Image: Jim Allen/FreightWaves

The rise of SPACs as well as private equity getting into early stage investment were features of the investment landscape this past year, according to the industry veteran.

The red-hot freight-tech investment world of 2020 was “frothy,” marked by “more money than there are good ideas.”

That’s the view of John Larkin, a trucking and freight industry legend who jumped from being a sell-side analyst at Stifel in 2019 to joining the transportation group at the investment firm of Clarendon. He sat down with FreightWaves remotely to talk about a year that saw freight-tech investments soar, in part through the rise of special purpose acquisition companies (SPACs) that have sucked up some freight-tech ventures.

Even though it’s not a classic freight company, Larkin cited the recent initial public offering of food delivery service DoorDash more than doubling on its first day. “That tells you the market is incredibly frothy,” he said. 


It’s actually the electric vehicle sector that Larkin says has been the hottest area for SPACs.

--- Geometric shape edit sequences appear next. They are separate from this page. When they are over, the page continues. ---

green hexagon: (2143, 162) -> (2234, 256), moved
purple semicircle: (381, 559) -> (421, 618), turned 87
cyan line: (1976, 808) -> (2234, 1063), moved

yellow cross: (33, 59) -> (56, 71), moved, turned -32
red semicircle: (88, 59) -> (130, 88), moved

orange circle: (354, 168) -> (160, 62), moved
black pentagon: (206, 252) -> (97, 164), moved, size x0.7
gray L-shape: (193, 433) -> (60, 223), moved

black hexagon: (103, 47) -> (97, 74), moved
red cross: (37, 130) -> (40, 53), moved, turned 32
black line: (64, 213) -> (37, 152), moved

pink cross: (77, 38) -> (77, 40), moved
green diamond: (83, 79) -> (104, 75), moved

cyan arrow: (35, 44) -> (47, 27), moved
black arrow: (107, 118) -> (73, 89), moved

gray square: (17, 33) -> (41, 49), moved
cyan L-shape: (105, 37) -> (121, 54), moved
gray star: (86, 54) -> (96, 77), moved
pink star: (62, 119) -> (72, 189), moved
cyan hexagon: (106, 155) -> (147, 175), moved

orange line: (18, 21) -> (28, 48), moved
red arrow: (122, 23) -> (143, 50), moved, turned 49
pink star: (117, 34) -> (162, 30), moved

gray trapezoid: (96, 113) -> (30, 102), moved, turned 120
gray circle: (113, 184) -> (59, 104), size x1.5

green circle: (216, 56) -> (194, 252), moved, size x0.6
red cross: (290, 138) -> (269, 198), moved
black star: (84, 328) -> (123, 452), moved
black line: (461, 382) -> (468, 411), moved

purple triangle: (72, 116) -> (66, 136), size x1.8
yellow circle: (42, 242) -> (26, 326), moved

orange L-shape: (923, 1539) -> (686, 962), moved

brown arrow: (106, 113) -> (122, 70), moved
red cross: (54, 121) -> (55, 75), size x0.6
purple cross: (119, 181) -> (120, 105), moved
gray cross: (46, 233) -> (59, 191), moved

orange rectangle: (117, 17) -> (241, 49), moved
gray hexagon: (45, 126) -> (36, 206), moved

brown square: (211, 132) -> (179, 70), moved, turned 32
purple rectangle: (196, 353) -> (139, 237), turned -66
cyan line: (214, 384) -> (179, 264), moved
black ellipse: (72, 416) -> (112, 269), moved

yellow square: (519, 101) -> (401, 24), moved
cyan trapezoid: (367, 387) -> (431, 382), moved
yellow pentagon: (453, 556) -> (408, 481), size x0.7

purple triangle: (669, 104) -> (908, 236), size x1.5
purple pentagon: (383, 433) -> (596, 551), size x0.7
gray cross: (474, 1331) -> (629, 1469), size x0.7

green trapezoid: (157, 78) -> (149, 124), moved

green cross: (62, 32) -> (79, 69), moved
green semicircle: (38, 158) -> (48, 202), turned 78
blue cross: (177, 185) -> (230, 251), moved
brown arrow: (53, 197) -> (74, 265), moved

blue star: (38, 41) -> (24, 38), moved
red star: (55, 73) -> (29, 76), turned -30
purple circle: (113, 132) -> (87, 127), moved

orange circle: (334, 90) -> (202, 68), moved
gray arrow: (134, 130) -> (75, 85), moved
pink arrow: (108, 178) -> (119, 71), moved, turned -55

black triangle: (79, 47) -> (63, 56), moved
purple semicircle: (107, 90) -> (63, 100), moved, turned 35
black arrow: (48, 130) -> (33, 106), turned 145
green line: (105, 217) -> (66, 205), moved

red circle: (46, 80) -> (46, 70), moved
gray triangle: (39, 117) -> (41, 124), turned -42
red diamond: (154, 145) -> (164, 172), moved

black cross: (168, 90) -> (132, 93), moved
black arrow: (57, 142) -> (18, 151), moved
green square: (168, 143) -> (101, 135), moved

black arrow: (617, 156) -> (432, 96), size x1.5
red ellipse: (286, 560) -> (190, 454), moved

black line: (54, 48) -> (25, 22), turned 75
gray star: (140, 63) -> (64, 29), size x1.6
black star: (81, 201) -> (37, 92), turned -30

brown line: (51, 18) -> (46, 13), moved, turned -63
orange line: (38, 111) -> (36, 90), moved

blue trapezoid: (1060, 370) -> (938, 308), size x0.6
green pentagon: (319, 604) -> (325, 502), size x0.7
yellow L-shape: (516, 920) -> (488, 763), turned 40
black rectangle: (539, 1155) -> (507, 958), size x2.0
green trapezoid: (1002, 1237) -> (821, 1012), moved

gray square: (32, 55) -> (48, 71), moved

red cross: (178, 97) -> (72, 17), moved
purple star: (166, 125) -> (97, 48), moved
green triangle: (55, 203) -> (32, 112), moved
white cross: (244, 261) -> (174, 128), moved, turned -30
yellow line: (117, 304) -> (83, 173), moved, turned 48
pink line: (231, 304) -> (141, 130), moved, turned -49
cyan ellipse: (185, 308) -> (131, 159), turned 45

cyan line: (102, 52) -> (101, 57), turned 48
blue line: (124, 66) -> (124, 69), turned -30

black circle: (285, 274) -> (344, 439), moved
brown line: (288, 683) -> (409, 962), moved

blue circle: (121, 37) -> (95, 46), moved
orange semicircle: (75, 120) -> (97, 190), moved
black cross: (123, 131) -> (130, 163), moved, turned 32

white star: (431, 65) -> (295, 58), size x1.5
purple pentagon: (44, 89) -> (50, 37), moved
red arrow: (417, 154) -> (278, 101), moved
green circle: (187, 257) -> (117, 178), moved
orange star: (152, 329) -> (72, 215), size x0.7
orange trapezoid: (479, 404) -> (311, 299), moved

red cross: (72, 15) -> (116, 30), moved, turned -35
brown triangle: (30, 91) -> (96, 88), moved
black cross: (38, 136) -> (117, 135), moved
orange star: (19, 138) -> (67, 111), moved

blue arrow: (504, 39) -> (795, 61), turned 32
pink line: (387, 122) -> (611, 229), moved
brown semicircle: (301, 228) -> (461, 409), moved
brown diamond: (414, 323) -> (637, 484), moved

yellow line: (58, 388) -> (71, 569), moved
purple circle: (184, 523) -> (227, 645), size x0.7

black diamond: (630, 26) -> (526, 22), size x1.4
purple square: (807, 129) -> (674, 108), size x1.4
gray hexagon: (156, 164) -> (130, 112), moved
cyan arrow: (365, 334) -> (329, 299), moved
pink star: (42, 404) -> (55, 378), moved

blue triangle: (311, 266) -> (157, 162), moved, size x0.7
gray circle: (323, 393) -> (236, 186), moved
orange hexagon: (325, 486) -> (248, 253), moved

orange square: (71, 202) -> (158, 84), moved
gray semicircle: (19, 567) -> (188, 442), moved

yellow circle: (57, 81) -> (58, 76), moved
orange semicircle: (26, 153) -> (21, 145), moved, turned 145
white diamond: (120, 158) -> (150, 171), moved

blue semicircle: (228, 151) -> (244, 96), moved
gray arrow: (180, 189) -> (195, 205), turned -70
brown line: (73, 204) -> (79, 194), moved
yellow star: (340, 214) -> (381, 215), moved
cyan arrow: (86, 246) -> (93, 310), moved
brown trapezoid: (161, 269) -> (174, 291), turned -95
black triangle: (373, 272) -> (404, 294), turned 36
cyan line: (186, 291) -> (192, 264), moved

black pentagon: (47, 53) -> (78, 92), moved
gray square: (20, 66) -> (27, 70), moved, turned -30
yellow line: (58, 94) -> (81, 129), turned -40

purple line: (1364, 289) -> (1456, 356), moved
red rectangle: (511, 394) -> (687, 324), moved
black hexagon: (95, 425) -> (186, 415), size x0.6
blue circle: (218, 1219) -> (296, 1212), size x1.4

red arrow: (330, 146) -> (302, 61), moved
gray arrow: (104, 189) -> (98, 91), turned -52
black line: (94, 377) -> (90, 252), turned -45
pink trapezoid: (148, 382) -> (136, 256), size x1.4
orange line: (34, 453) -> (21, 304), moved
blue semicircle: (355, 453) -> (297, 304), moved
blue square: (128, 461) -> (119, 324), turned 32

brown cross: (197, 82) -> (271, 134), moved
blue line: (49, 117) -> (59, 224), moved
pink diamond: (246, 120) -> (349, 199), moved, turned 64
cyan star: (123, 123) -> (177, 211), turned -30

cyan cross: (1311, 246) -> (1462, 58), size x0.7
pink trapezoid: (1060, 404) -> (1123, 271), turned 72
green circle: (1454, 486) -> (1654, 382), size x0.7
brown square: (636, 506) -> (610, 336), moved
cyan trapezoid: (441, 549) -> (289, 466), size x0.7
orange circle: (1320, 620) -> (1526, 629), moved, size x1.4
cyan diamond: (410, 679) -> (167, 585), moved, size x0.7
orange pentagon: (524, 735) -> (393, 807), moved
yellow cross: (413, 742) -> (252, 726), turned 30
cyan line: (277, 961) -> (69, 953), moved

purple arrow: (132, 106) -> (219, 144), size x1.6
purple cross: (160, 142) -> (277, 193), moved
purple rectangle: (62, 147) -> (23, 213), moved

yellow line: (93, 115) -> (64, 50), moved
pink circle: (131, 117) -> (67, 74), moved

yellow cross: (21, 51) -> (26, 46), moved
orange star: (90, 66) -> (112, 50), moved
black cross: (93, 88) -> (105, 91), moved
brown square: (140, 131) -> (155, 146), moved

SPACs do have a feature in which the sponsoring public company, which might be an empty vessel with no assets except cash that is seeking a target for acquisition, takes 20% of the company that is being merged into the SPAC. But Larkin said that SPAC valuations are “every bit as good as the regular IPOs would be, and that’s even taking into account that the SPAC coordinator is getting 20% of the economics.”

The SPACs have been “a tough deal to refuse if you’re an EV person,” Larkin said. But he also noted that the freight sector needs to keep its eye on the possibility of SPACs moving deeper into its area. He cited the speculation around the possibility of digital brokerage Transfix going public through a SPAC as a possible transaction to watch.

Another significant deal during the year was a $500 million investment by what Larkin described as the “historically classic private equity” firm of Greenbriar into Uber Freight, a deal that valued Uber Freight at $3.3 billion. Uber Freight is losing money, Larkin noted, and that sort of relatively early stage investment “is typically done by a venture capital company,” which Greenbriar decidedly is not, at least historically.

“But you’re seeing some of the private equity funds, even some of the mutual fund companies like T. Rowe Price going into the venture capital world, and that’s a pretty new phenomenon,” Larkin said. 


But it’s a risky field, according to Larkin. The only assumption that an investor can make is that “the competitive environment is changing so rapidly, with so many entries in the space, that it seems to me you’re taking a bit of a flyer when you invest in freight-tech companies.” The valuations of some of the companies being sold mean that “it’s a more risky return environment.”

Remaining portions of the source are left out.